The Problem With "Knowing Yourself"
We're told constantly to "know what you want" and "trust your gut." But what if years of people-pleasing, societal expectations, and absorbing others' needs have made it genuinely difficult to separate your real desires from the ones that were handed to you?
This is more common than most people admit — especially for women, who are socialized from a young age to prioritize the comfort and preferences of others. The result is a kind of inner static: you reach for what you want and find a fog instead.
What Is Your Honne, Really?
In Japanese culture, honne (本音) refers to your true feelings and desires — the ones you may keep private because they conflict with social expectations. Your honne isn't dramatic or even always complicated. It might simply be: I don't actually want to go to that party. I want to stay home and read. Or more significantly: I don't love this relationship. I've been staying out of fear.
Your honne is the voice that speaks before the editing begins. Learning to hear it is a practice, not a single moment of revelation.
Signs You've Lost Touch With Your Own Wants
- You frequently ask others what they think you should do — and feel relief when they decide for you.
- You often feel resentful but can't pinpoint why.
- Your preferences change dramatically depending on who you're with.
- You agree to things and feel dread immediately after.
- You genuinely don't know what you'd do with a completely free Saturday.
Practical Ways to Reconnect With Your True Voice
1. Notice your body before your mind
Your body often knows before your thoughts catch up. When someone makes a proposal — a plan, an invitation, a request — pause and check your physical reaction before you respond. Is there a tightening? A lift? A sinking feeling? These are data points, not directives, but they're honest ones.
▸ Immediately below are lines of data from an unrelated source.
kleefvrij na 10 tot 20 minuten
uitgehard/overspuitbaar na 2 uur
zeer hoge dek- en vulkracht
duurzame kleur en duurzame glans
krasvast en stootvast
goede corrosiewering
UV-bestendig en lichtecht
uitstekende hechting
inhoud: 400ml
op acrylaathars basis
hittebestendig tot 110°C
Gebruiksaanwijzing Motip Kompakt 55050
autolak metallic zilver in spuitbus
2. Freewrite without an audience
Write in a space where you genuinely believe no one will read it. The difference in what comes out when you're not performing for even an imagined audience is often startling. Set a timer for 10 minutes and write about what you actually want your life to look like — not what you think it should look like.
3. Ask "would I want this if no one knew?"
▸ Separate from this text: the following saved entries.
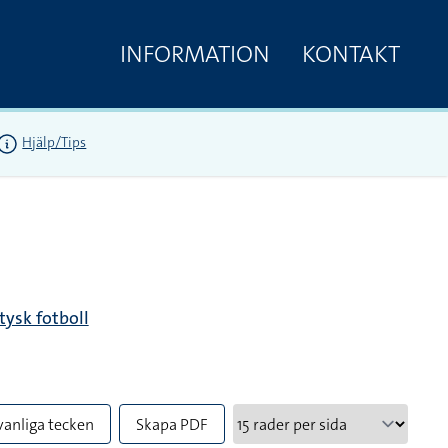
INFORMATION
KONTAKT
Hjälp/Tips
tysk fotboll
vanliga tecken
Skapa PDF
A lot of what we pursue is tied to how it looks from the outside — the relationship that seems impressive, the career that sounds right at dinner parties, the aesthetic that reads as having-it-together. Strip away the social visibility and ask: would I still want this? Sometimes yes. Often, the answer is illuminating.
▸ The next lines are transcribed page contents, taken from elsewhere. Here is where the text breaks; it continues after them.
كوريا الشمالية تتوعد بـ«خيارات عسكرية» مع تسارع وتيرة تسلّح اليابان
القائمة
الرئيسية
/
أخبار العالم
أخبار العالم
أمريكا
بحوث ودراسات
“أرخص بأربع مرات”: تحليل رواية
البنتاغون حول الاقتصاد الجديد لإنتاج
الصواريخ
4. Pay attention to envy — it's a map
Envy gets a bad reputation, but it's one of the most honest signals your psyche sends you. When you feel a flicker of envy toward someone, it's rarely about them — it's pointing at something in you that wants to be acknowledged. Follow it.
Finding Your Honne Is Not a One-Time Event
You won't wake up one day with perfect self-knowledge. Your wants evolve, your circumstances change, and the social noise never fully disappears. The goal isn't to find your honne and fix it in place — it's to build a habit of checking in, honestly, without judgment. To get a little better at knowing when you're speaking from your true voice, and when you're speaking from fear or obligation.
That practice, over time, is what it means to really know yourself.